**PROVIDED RECORDS**
━━━━━━━━━━

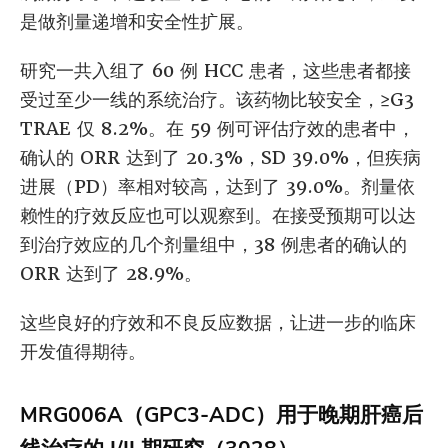
是做剂量递增和安全性扩展。
研究一共入组了 60 例 HCC 患者，这些患者都接
受过至少一线的系统治疗。该药物比较安全，≥G3
TRAE 仅 8.2%。在 59 例可评估疗效的患者中，
确认的 ORR 达到了 20.3%，SD 39.0%，但疾病
进展（PD）率相对较高，达到了 39.0%。剂量依
赖性的疗效反应也可以观察到。在接受预期可以达
到治疗效应的几个剂量组中，38 例患者的确认的
ORR 达到了 28.9%。
这些良好的疗效和不良反应数据，让进一步的临床
开发值得期待。
MRG006A（GPC3-ADC）用于晚期肝癌后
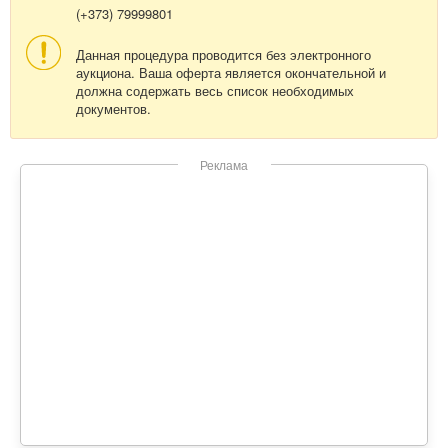
(+373) 79999801
Данная процедура проводится без электронного
аукциона. Ваша оферта является окончательной и
должна содержать весь список необходимых
документов.
Реклама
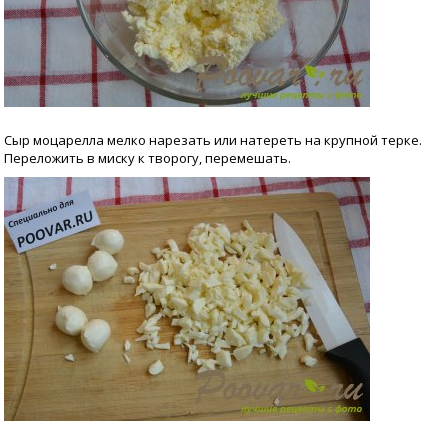
Сыр моцарелла мелко нарезать или натереть на крупной терке.
Переложить в миску к творогу, перемешать.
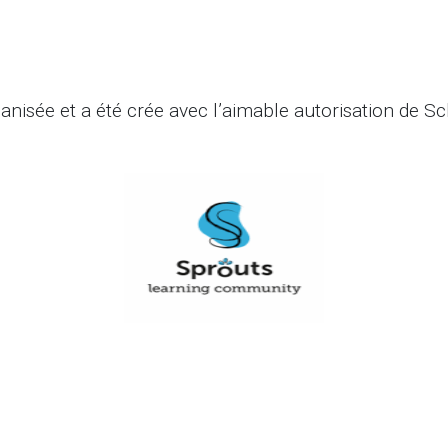
anisée et a été crée avec l’aimable autorisation de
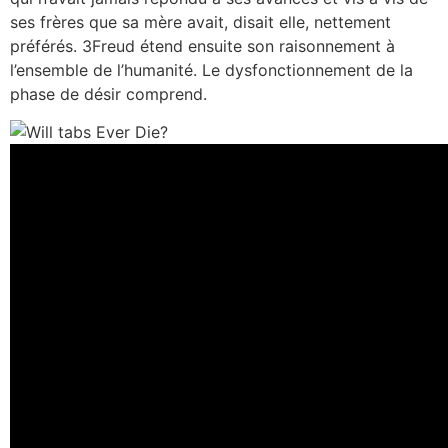
ses frères que sa mère avait, disait elle, nettement
préférés. 3Freud étend ensuite son raisonnement à
l’ensemble de l’humanité. Le dysfonctionnement de la
phase de désir comprend.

━━━━━━━━━━

**WORK TASK**
Take the records from their first line through the line containing "ses frères que" and please return exactly those lines, both ends included, minus the pictures.

**ANSWER SECTION**
是做剂量递增和安全性扩展。
研究一共入组了 60 例 HCC 患者，这些患者都接
受过至少一线的系统治疗。该药物比较安全，≥G3
TRAE 仅 8.2%。在 59 例可评估疗效的患者中，
确认的 ORR 达到了 20.3%，SD 39.0%，但疾病
进展（PD）率相对较高，达到了 39.0%。剂量依
赖性的疗效反应也可以观察到。在接受预期可以达
到治疗效应的几个剂量组中，38 例患者的确认的
ORR 达到了 28.9%。
这些良好的疗效和不良反应数据，让进一步的临床
开发值得期待。
MRG006A（GPC3-ADC）用于晚期肝癌后
(+373) 79999801
Данная процедура проводится без электронного
аукциона. Ваша оферта является окончательной и
должна содержать весь список необходимых
документов.
Реклама
Сыр моцарелла мелко нарезать или натереть на крупной терке.
Переложить в миску к творогу, перемешать.
anisée et a été crée avec l’aimable autorisation de
ses frères que sa mère avait, disait elle, nettement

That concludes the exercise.